Ольга Токарчук
Путь Людей Книги
Olga Tokarczuk. Podrуz Ludzi Księgi (1996)
Гош в этом повествовании фигура случайная. Ничто не предвещало его участия в экспедиции. В планах он не значился. История его жизни вообще полна случайностей, но поскольку по сей день неизвестно, что такое случай, можно с чистой совестью оправдать злоупотребление формулой, которая гласит: если что-либо происходит, то уже само это событие и есть наилучшее обоснование произошедшего.

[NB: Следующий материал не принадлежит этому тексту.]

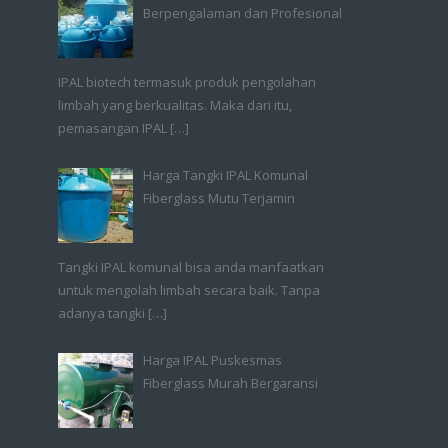
Berpengalaman dan Profesional
IPAL biotech termasuk produk pengolahan
limbah yang berkualitas. Maka dari itu,
pemasangan IPAL
[…]
Harga Tangki IPAL Komunal
Fiberglass Mutu Terjamin
Tangki IPAL komunal bisa anda manfaatkan
untuk mengolah limbah secara baik. Tanpa
adanya tangki
[…]
Harga IPAL Puskesmas
Fiberglass Murah Bergaransi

Случай в жизнь Гоша впервые вмешался тогда, когда его нашла одна из сестер-клариссинок, запирающая в сумерках калитку. Гош был слабеньким иззябшим младенцем и вряд ли пережил бы ночь. Он лежал не шевелясь, с широко раскрытыми глазами. Не плакал. Быть может, его голос уже промерз безвозвратно в тот декабрьский вечер, а может, у младенца вовсе не было голоса. Не уметь вскричать в мире, где человеческий голос всегда лишь глас вопиющего в пустыне, — сестры сочли это знаком и благословением.
Клариссинки сперва взяли малютку к себе, но когда он начал доставлять им слишком много хлопот, отдали женщине из ближайшей к монастырю деревни. У женщины этой были свои дети — тоже слабенькие, тоже хилые. Мальчиком она занялась из чувства долга: будучи рожденной для того, чтобы дарить и оберегать жизнь, она не хотела ни в чем потрафлять смерти. Смерть тоже женщина, но жизнь дает лучшего качества — вечную.
Итак, деревенская женщина заботилась о немом младенце. Она кормила его, мыла, когда он пачкался. Научила осенять себя крестом и жаждать любви. Когда она умерла, сестры нашли Гоша скорчившимся возле ее тела. Они увели его с собой; он не противился. Было ему тогда пять лет.
В жизни Гоша время всегда шло по кругу. От одной весны до другой, от цветения розмарина через сбор голубых цветов лаванды до падения с каштанов неожиданно прекрасных плодов. Гош быстро понял суть такого круговорота и потому не испытывал потребности рваться вперед, как другие люди. Он пребывал в своем времени словно в надежном панцире, потихоньку вырастая, потихоньку осваиваясь с его еле заметным ритмом. Смысл вещей он постигал тоже медленно, нерешительно; его нерешительность вполне можно было назвать вялостью. Говорить он так и не научился, хотя очень хотел. Открывал рот и, на пробу, лепил губами невидимые и неслышные слова, выталкивая их языком в безразличный к его стараниям мир. Летом и весной он помогал монахиням в саду и на кухне, покорно, как приблудный пес, позволяя отгонять себя от кастрюль с едой. Зимы проводил тоже близ монастырской кухни, на теплой печной лежанке, сотворяя из каштанов фигурки людей и животных, которых потом отправлял в далекие путешествия: через двор до розмаринового садика и дальше, на обрыв, откуда сбрасывали мусор. Он расставлял на краю обрыва шеренги собак, людей и птиц и смотрел, как они беспомощно скатываются вниз от едва ощутимого толчка его указательного пальца. В сумерках он возвращался в кухню, где молчаливые сестры сушили травы и готовили вечернюю трапезу. Под его лежанкой никогда не переводился запас каштанов.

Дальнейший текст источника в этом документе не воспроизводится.